As marcas, de diferentes tamanhos e formatos, indicam que a região foi habitada por espécies que viveram há cerca de 110 milhões de anos, durante o período Cretáceo. Entre as descobertas estão impressões de grandes dinossauros com mais de 10 metros de altura e também pegadas menores atribuídas a velociraptors, predadores conhecidos pela agilidade.
“Eu vi um lajedo, um afloramento de arenito, que não estava nos mapas. Achei o padrão curioso. Depois de anos de análise, confirmamos que eram pegadas de dinossauros — desde gigantes até pequenas marcas de velociraptors”, explicou Vladimir de Souza, professor de geologia e líder da pesquisa.
Descoberta inédita na Amazônia
As pegadas foram notadas pela primeira vez em 2011, quando o professor observou formações incomuns em rochas de arenito. Desde então, a equipe da UFRR passou mais de uma década realizando análises geológicas, mapeamentos e estudos comparativos até confirmar a origem pré-histórica das marcas.
Segundo os pesquisadores, as pegadas estão preservadas em excelente estado, e algumas chegam a um metro de comprimento. Elas representam uma das poucas evidências diretas da presença de dinossauros na Amazônia brasileira, uma região ainda pouco explorada do ponto de vista paleontológico.“Essas marcas nos ajudam a entender como era o ambiente há milhões de anos. Encontramos também fósseis vegetais que contribuíram para a formação do lavrado, um bioma típico de Roraima”, detalhou Souza.

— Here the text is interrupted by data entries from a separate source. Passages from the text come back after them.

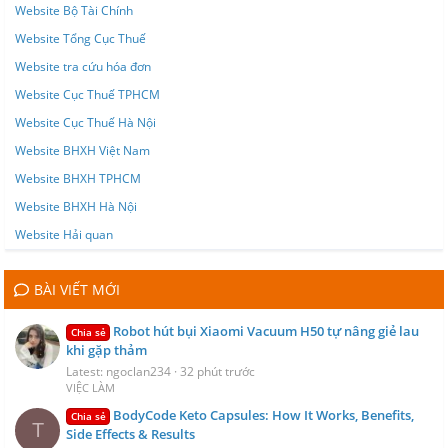
Website Bộ Tài Chính
Website Tổng Cục Thuế
Website tra cứu hóa đơn
Website Cục Thuế TPHCM
Website Cục Thuế Hà Nội
Website BHXH Việt Nam
Website BHXH TPHCM
Website BHXH Hà Nội
Website Hải quan
BÀI VIẾT MỚI
Robot hút bụi Xiaomi Vacuum H50 tự nâng giẻ lau
Chia sẻ
khi gặp thảm
Latest: ngoclan234
32 phút trước
VIỆC LÀM
BodyCode Keto Capsules: How It Works, Benefits,
Chia sẻ
T
Side Effects & Results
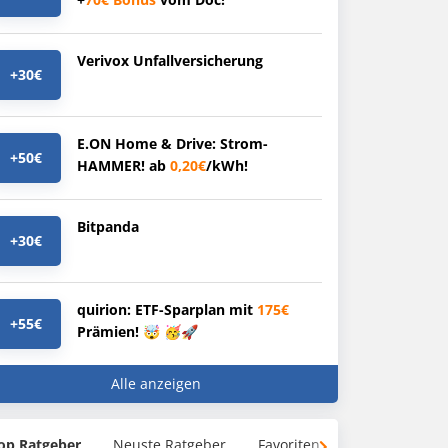
Verivox Unfallversicherung
+30€
E.ON Home & Drive: Strom-
+50€
HAMMER! ab
0,20€
/kWh!
Bitpanda
+30€
quirion: ETF-Sparplan mit
175€
+55€
Prämien! 🤯 🥳🚀
Alle anzeigen
op Ratgeber
Neuste Ratgeber
Favoriten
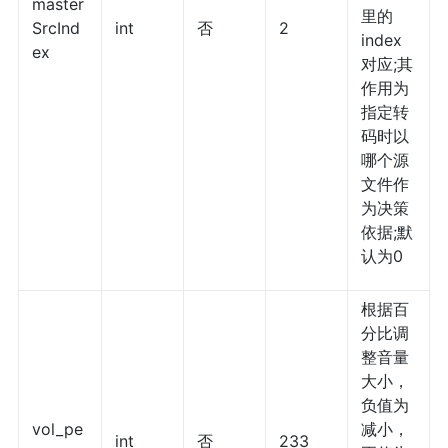
master
里的
SrcInd
int
否
2
index
ex
对应;其
作用为
指定转
码时以
哪个源
文件作
为决策
依据;默
认为0
根据百
分比调
整音量
大小，
负值为
vol_pe
减小，
int
否
233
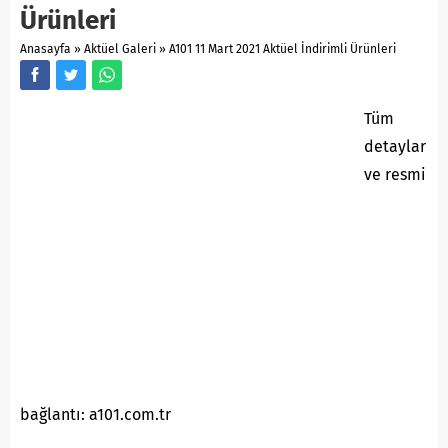
Ürünleri
Anasayfa
»
Aktüel Galeri
»
A101 11 Mart 2021 Aktüel İndirimli Ürünleri
Tüm
detaylar
ve resmi
bağlantı: a101.com.tr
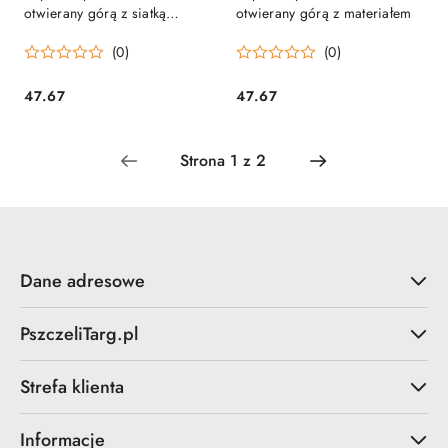
otwierany górą z siatką
otwierany górą z materiałem
dookoła
(0)
(0)
47.67
47.67
Cena:
Cena:
Dane adresowe
PszczeliTarg.pl
Strefa klienta
Informacje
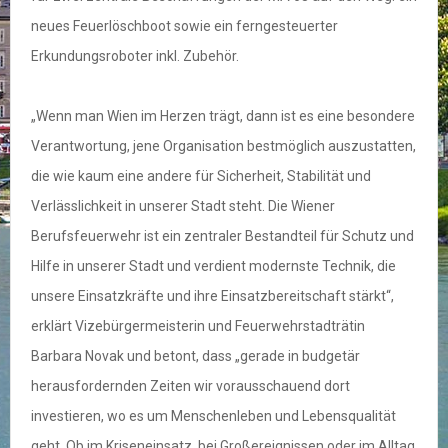
neues Feuerlöschboot sowie ein ferngesteuerter
Erkundungsroboter inkl. Zubehör.
„Wenn man Wien im Herzen trägt, dann ist es eine besondere
Verantwortung, jene Organisation bestmöglich auszustatten,
die wie kaum eine andere für Sicherheit, Stabilität und
Verlässlichkeit in unserer Stadt steht. Die Wiener
Berufsfeuerwehr ist ein zentraler Bestandteil für Schutz und
Hilfe in unserer Stadt und verdient modernste Technik, die
unsere Einsatzkräfte und ihre Einsatzbereitschaft stärkt“,
erklärt Vizebürgermeisterin und Feuerwehrstadträtin
Barbara Novak und betont, dass „gerade in budgetär
herausfordernden Zeiten wir vorausschauend dort
investieren, wo es um Menschenleben und Lebensqualität
geht. Ob im Kriseneinsatz, bei Großereignissen oder im Alltag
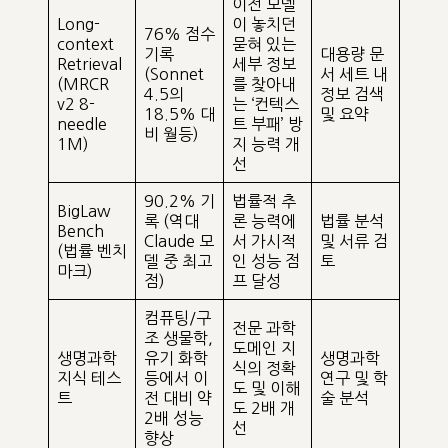
이전 모델
Long-
이 놓치던
76% 점수
context
묻혀 있는
기록
대용량 문
Retrieval
세부 정보
(Sonnet
서 세트 내
(MRCR
를 찾아내
4.5의
정보 검색
v2 8-
는 ‘컨텍스
18.5% 대
및 요약
needle
트 부패’ 방
비 월등)
1M)
지 능력 개
선
90.2% 기
법률적 추
BigLaw
록 (역대
론 능력에
법률 분석
Bench
Claude 모
서 가시적
및 서류 검
(법률 벤치
델 중 최고
인 성능 점
토
마크)
점)
프 달성
컴퓨팅/구
전문 과학
조 생물학,
도메인 지
생명과학
유기 화학
생명과학
식의 정확
지식 테스
등에서 이
연구 및 학
도 및 이해
트
전 대비 약
술 분석
도 2배 개
2배 성능
선
향상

Parque geológico e turismo científico
Com a confirmação do achado, os pesquisadores propuseram a criação de um parque geológico na área. A ideia é preservar o sítio e transformá-lo em ponto de turismo científico e educativo, promovendo tanto a pesquisa quanto o desenvolvimento econômico local.“Queremos que o público conheça esse patrimônio natural e que o local se torne um centro de visitação e aprendizado. Muitos outros sinais desses animais antigos ainda podem estar escondidos na Amazônia”, afirmou o geólogo.
O projeto deve envolver universidades, órgãos ambientais e comunidades indígenas da região, que já ocupam parte do território onde as pegadas foram encontradas.